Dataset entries
:::
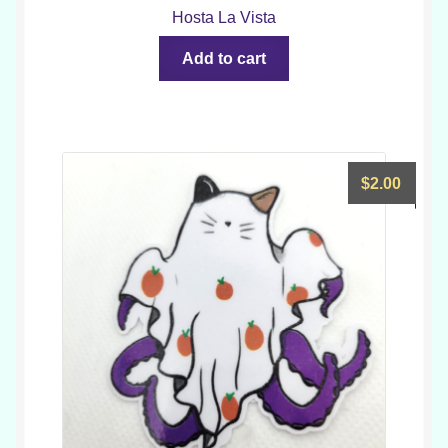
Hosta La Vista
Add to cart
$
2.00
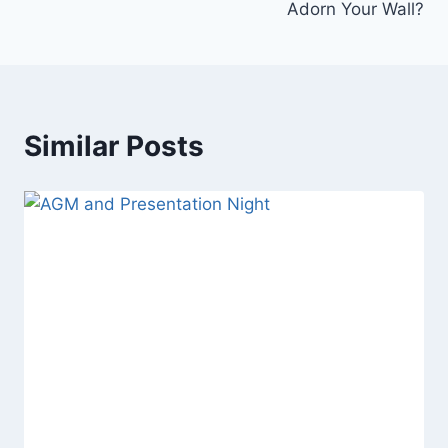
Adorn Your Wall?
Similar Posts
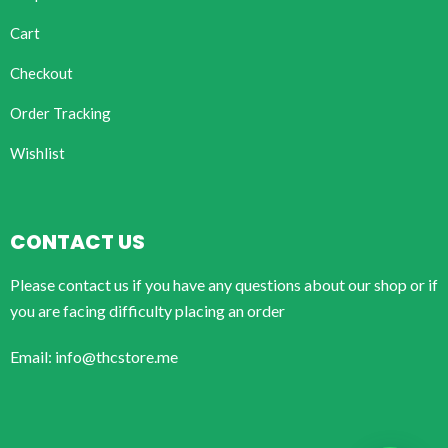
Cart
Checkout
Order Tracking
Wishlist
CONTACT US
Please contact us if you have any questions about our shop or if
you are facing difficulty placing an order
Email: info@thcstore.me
:::
◆ ACTION ITEM
The data above should be set down again exactly, with the pictures omitted.

◆ ANSWER SECTION
Hosta La Vista
Add to cart
$
2.00
Adorn Your Wall?
Similar Posts
Cart
Checkout
Order Tracking
Wishlist
CONTACT US
Please contact us if you have any questions about our shop or if
you are facing difficulty placing an order
Email: info@thcstore.me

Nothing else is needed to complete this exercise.